Top of Data shown

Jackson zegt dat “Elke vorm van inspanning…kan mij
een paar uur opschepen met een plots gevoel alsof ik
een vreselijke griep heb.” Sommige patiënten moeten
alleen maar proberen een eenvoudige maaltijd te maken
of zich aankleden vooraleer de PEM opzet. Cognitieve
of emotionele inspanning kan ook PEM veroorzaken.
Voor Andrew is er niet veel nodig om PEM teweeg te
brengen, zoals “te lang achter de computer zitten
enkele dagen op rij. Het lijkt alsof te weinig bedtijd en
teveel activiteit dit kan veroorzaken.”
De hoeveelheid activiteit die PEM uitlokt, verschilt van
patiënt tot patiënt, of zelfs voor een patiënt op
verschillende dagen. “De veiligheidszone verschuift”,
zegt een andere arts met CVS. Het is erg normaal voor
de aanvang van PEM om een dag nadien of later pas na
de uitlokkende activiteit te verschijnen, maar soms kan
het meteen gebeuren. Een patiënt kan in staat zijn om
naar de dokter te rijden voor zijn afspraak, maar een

Bottom of Data shown
Top of Data shown

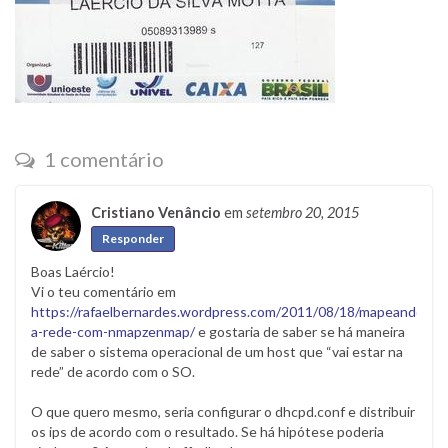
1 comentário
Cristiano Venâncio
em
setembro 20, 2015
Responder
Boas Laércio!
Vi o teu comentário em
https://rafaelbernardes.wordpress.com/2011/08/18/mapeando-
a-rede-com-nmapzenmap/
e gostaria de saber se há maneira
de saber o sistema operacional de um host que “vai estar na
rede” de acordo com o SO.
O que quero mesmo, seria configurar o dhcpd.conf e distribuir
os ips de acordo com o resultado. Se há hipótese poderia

Bottom of Data shown
Top of Data shown

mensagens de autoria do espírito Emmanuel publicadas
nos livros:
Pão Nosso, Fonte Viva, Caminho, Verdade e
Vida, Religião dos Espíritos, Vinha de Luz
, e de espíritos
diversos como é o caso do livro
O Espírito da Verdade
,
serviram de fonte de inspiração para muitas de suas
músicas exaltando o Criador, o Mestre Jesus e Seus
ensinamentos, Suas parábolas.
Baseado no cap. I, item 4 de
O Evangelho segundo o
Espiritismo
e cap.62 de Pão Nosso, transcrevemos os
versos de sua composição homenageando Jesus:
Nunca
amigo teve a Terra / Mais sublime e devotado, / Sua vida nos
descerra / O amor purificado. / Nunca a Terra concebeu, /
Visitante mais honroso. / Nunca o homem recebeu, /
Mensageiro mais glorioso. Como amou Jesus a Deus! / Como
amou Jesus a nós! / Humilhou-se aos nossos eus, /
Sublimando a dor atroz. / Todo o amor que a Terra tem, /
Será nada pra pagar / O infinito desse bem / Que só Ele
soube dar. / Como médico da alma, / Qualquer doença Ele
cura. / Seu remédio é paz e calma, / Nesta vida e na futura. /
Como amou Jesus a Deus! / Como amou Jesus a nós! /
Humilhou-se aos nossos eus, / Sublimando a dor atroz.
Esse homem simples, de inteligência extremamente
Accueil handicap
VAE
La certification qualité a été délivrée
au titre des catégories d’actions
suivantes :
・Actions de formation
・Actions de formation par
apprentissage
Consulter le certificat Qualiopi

Bottom of Data shown

Your answer should be the lines above from the one containing "of zich aankleden" through the one containing "de computer zitten", copied exactly and with both ends kept.

of zich aankleden vooraleer de PEM opzet. Cognitieve
of emotionele inspanning kan ook PEM veroorzaken.
Voor Andrew is er niet veel nodig om PEM teweeg te
brengen, zoals “te lang achter de computer zitten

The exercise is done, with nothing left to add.